Confederation Heights is an area in south Ottawa, Canada, made up of mostly government buildings. It is bounded on the east by Data Centre Road, on the north and west by the Rideau River and on the south by Brookfield Road.

Confederation Heights includes the Clarke Memorial Centre (RA Centre), the Taxation Data Centre (Canada Revenue Agency), 1500 Bronson Avenue (formerly Canadian Broadcasting Corporation and Communications Security Establishment's Edward Drake Building), the Sir Leonard Tilley Building (formerly Communications Security Establishment), Canada Post Place (Canada Post headquarters), the Sir Charles Tupper Building (Public Works Canada), Hog's Back Park, Vincent Massey Park and Mooney's Bay station.

==History==

Prior to the expropriation of the Merkley Brick Yard in 1954, the area had been a combination of woods, farmland, quarry and brickyard. The arrival of Federal government departments in the late 1950s - early 1960s had a significant impact on the area. In 1959, the Fire Chief of Gloucester Township (the area was incorporated into Ottawa the following year) raised concerns that road traffic caused by the 1400 new workers commuting to Confederation Heights would interfere with the firefighters' ability to respond to fires from their station in Billings Bridge. It was estimated that daily traffic on Riverside Drive west of Bank Street would increase by 3500 cars.

In 1961, Prime Minister John Diefenbaker inaugurated the Sir Alexander Campbell Building, the new headquarters building of the Department of the Post Office. The building, designed by architects Shore and Moffat was one of three which anchored the site. A plaza, with fountains and benches, spread between the self-standing cafeteria building and the Sir Alexander Campbell Building. To commemorate Canada's Centennial, a sundial was installed on the plaza. The plaque attached to its base read "Erected by Headquarters Staff of the Post Office Department to Commemorate the Centennial of Confederation July 26, 1967". The fountains and sundial have since disappeared.

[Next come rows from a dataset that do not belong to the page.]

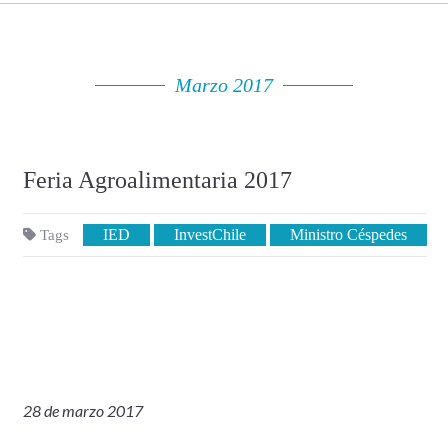
Marzo 2017
Feria Agroalimentaria 2017
IED
InvestChile
Ministro Céspedes
Tags
28 de marzo 2017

The Sir Alexander Campbell Building has since been torn down. It was replaced by a new Canada Post headquarters building located in Confederation Heights at the corner of Riverside Drive and Heron Road.

The Sir Charles Tupper Building, which serves as the headquarters of the Department of Public Works and Government Services, opened in 1960 (Lithwick, Lambert and Sim Architects) It was the second prominent building located in Confederation Heights. The third was the Sir Leonard Tilley Building, which served as the headquarters of the Communications Security Establishment until a new headquarters building was built in the eastern end of Ottawa on Ogilvie Road. Plans to move various other departments to Confederation Heights changed over time. For example, it had been suggested that the Department of Indian Affairs and Northern Development move to Confederation Heights, but this never occurred.

The development of offices also drove the development of neighbourhoods and infrastructure (e.g.: Brookfield HS, opened 1962; General Vanier PS, opened 1963) in nearby Billings Bridge, Riverside Park, and Carleton Heights.